ここで便宜的に、株数は1株とし、更に1株100億円の新株を発行したとすると、株主資本は2株で200億円になります。ところが新たに株で調達した100億円は、株で調達したからといって、銀行から借りた100億円と使い勝手は基本的には変わりがありませんから、新たに調達した100億円から10%の利益を期待するのは難しく、むしろ今まで同じように、総資産に対する6%ぐらいの利回りとも考えられます。
結果、税引き後利益は6億円増えて、16億円にしかなりませんから、既存株主にとって、1株あたりの利益は10÷1+=10億円から16÷2=8億円に減った事になります。これが希薄化です。
希薄化が起きないようにするには、新たに調達する100億円から、これまでのROEと同じ10%の利回りを上げるか(これはかなり大変だろう)、あるいは銀行借入も行って、全体として10%のROEを維持するかのどちらかが必要です。新株の発行で調達した資金を、銀行借入の返済や債券の償還に充てる場合は、資産自体が変らない上に、今迄は法人税の計算上費用になっていた利払いを減らし、投資家に今までと同じROE(当然税引き後)を与えなくてはならないわけですから、ほぼ確実に希薄化がおきます。
以上をまとめると、希薄化が起こるかどうかは、純資産の点では発行価格次第、1株あたり利益の点では、調達した資金を充分に有効に使えるか次第、という事になります。(但し、発行価格が純資産価格を遥かに上回るものだった場合、純資産の観点からだけ見れば、既存株主にとって得なのですが、これは裏返せば、時価発行の場合は、株価が不当に高い値段で取引されていたという事でもあり、その後株価が下がれば、既存の株主は、本当は新株発行自体では得をしていたのに、株価が下がった事で損した気分になります。)
、
但し、「株主資本比率の変動は、ファンダメンタルズ・ヴァリューには影響を及ぼさない」という仮説もあり、それに従えば、新株を発行して借金の返済に充てると1株あたりの利益は希薄化するが、倒産の確率が減る事で相殺され、株価への悪影響は無い、という事になります。(法人税の影響は無視しての話)
後は蛇足ですが、
持ち合いが株のファンダメンタルズバリューにどういう影響を与えるかは80年代後半によく議論された話題ですが、上に述べたように、持ち合いで買った株から得られるリターンと、それまでのROEとの比較によって決まります。
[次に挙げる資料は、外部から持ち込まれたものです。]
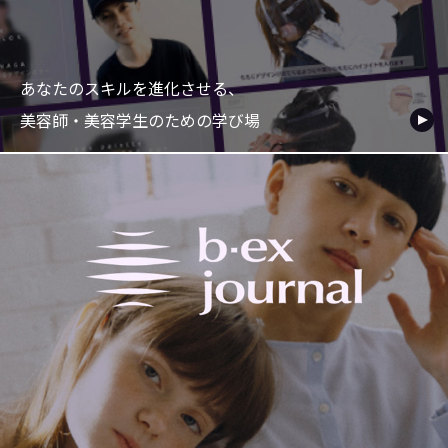
あなたのスキルを進化させる、
美容師・美容学生のための学び場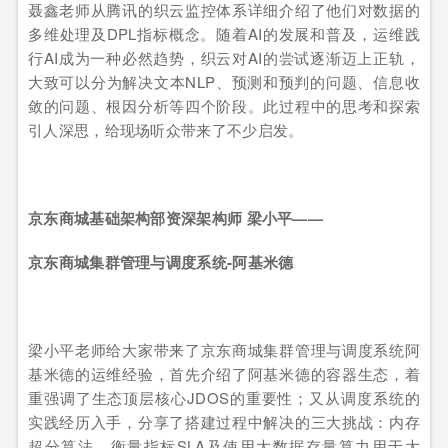
聂鑫老师从腾讯的织云监控体系详细介绍了他们对数据的
多维处理及DPL指标概念。随着AI的发展和普及，运维践
行AI成为一种必然趋势，织云对AI的尝试逐渐迈上正轨，
大致可以分为解决文本NLP、预测和预判的问题、信息收
敛的问题、根因分析等四个阶段。此过程中的思考和探索
引人深思，给现场听众带来了不少启发。
京东商城基础架构部资深架构师 梁小平——
京东商城集群管理与调度系统-阿基米德
梁小平老师给大家带来了京东商城集群管理与调度系统阿
基米德的运维经验，首先介绍了阿基米德的容器生态，着
重强调了生态顶层核心JDOS的重要性；又从调度系统的
实践经历入手，分享了搭建过程中解决的三大挑战：内存
超分算法、衡量指标SLA及使用大数据存量算力用于大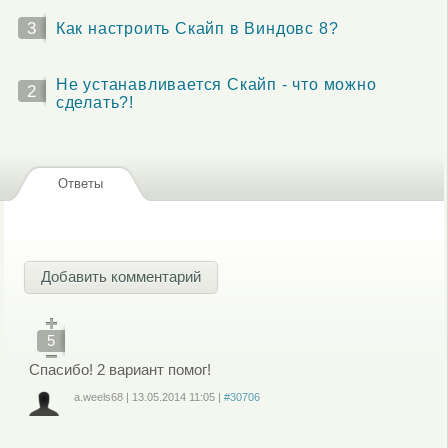
3
Как настроить Скайп в Виндовс 8?
Не устанавливается Скайп - что можно
2
сделать?!
Ответы
Добавить комментарий
5
Спасибо! 2 вариант помог!
a.weels68
|
13.05.2014
11:05
|
#30706
Войдите
или
зарегистрируйтесь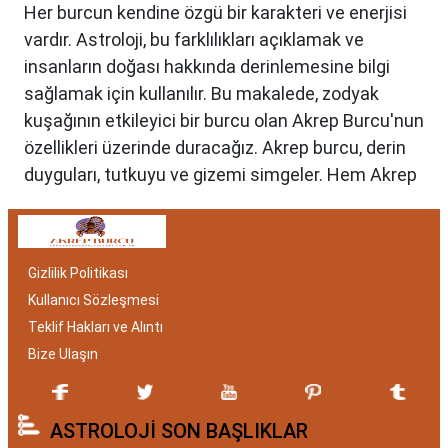
Her burcun kendine özgü bir karakteri ve enerjisi
vardır. Astroloji, bu farklılıkları açıklamak ve
insanların doğası hakkında derinlemesine bilgi
sağlamak için kullanılır. Bu makalede, zodyak
kuşağının etkileyici bir burcu olan Akrep Burcu'nun
özellikleri üzerinde duracağız. Akrep burcu, derin
duyguları, tutkuyu ve gizemi simgeler. Hem Akrep
burcu erkeği hem de kadını, astrolojik özellikleri
bakımından benzersizdir. Ayrıca, hangi aylar
arasında doğdukları da onların kişilik özelliklerini
Gizlilik Politikası
belirlemede etkilidir.
Kullanıcı Sözleşmesi
Akrep Burcu Özellikleri:
Teklif Hakları ve Alıntı
Gizemli ve Kararlı
Bize Ulaşın
Akrep burcu, astrolojide 23 Ekim ile 21 Kasım
ASTROLOJİ SON BAŞLIKLAR
tarihleri arasında doğanları ifade eder. Bu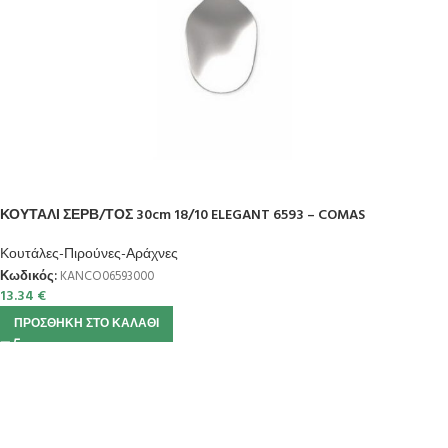
ΚΟΥΤΑΛΙ ΣΕΡΒ/ΤΟΣ 30cm 18/10 ELEGANT 6593 – COMAS
Κουτάλες-Πιρούνες-Αράχνες
Κωδικός:
KANCO06593000
13.34
€
ΠΡΟΣΘΉΚΗ ΣΤΟ ΚΑΛΆΘΙ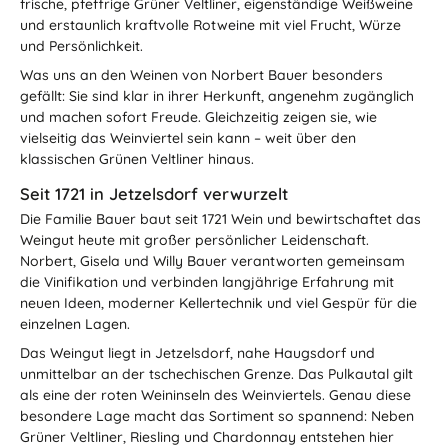
frische, pfeffrige Grüner Veltliner, eigenständige Weißweine
und erstaunlich kraftvolle Rotweine mit viel Frucht, Würze
und Persönlichkeit.
Was uns an den Weinen von Norbert Bauer besonders
gefällt: Sie sind klar in ihrer Herkunft, angenehm zugänglich
und machen sofort Freude. Gleichzeitig zeigen sie, wie
vielseitig das Weinviertel sein kann – weit über den
klassischen Grünen Veltliner hinaus.
Seit 1721 in Jetzelsdorf verwurzelt
Die Familie Bauer baut seit 1721 Wein und bewirtschaftet das
Weingut heute mit großer persönlicher Leidenschaft.
Norbert, Gisela und Willy Bauer verantworten gemeinsam
die Vinifikation und verbinden langjährige Erfahrung mit
neuen Ideen, moderner Kellertechnik und viel Gespür für die
einzelnen Lagen.
Das Weingut liegt in Jetzelsdorf, nahe Haugsdorf und
unmittelbar an der tschechischen Grenze. Das Pulkautal gilt
als eine der roten Weininseln des Weinviertels. Genau diese
besondere Lage macht das Sortiment so spannend: Neben
Grüner Veltliner, Riesling und Chardonnay entstehen hier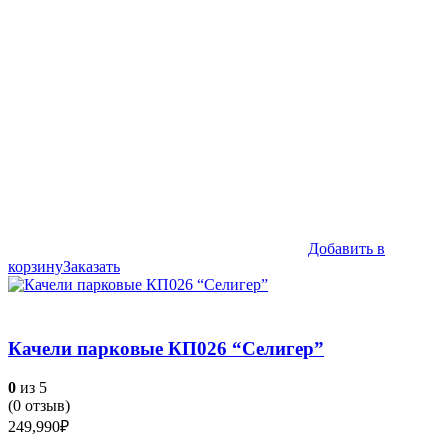
Добавить в
корзину
Заказать
Качели парковые КП026 “Селигер”
0
из 5
(
0
отзыв)
249,990
₽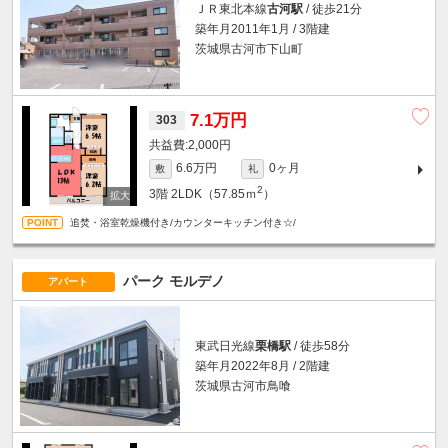
ＪＲ東北本線
古河駅
/ 徒歩21分
築年月2011年1月 / 3階建
茨城県古河市下山町
7.1万円
303
2,000円
6.6万円
0ヶ月
敷
礼
2
3階
2LDK（57.85ｍ
）
追焚・浴室乾燥機付き/カウンターキッチン付き☆/
パーク モルデノ
アパート
東武日光線
栗橋駅
/ 徒歩58分
築年月2022年8月 / 2階建
茨城県古河市鳥喰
理論上は、持合だと必ず希薄化が起きるわけではありません。(但し、80年代は、時価会計もなく、持ち合いで買った株から得られる収益は、会計上は配当金しかなかったので、会計上はほとんどの場合希薄化がおきました。)
また、新株発行は、会社の純資産を必ず増やしますから、その他の条件をすべて無視した場合、純資産の増加分だけ、時価総額も増えます。増えなかったら、株価が割安になったといえます。
よって、時価総額が一定と仮定して、希薄化の議論はできません。
No.3
- 回答日時:
バブル経済のとき、このような新株発行が横行しました。
単純化し、会社がA・B2社しか上場していないとします。
A社が新株100億円分発行してそれをB社が引き受け、同じくB社が新株100億円分発行してA社が引き受けたとします。
株式会社がお互いに株式を引き受けあうと、お金が行って戻るだけで、資産は両社とも全く増えません。ところが株数だけは、増えることになります。
これが稀釈化です。
No.2
- 回答日時:
これは額面発行の場合と時価発行の場合とではそのメカニズムが違います。
額面50円の株が100円の値がついているときに倍額草紙を額面発行で行なうと、株価は75円になり、そこが出発点で株が取り引きされます。時価発行の場合は受給バランスが変らなければ株価は100円のままになります。そこで株がダブつけば下がるし、まだまだ有望と市場が判断すれば下がることはなく、上がることさえあります。
多くの新株発行のときは上記の間の割り当てが行なわれますからそのときの時価は次式で計算されます。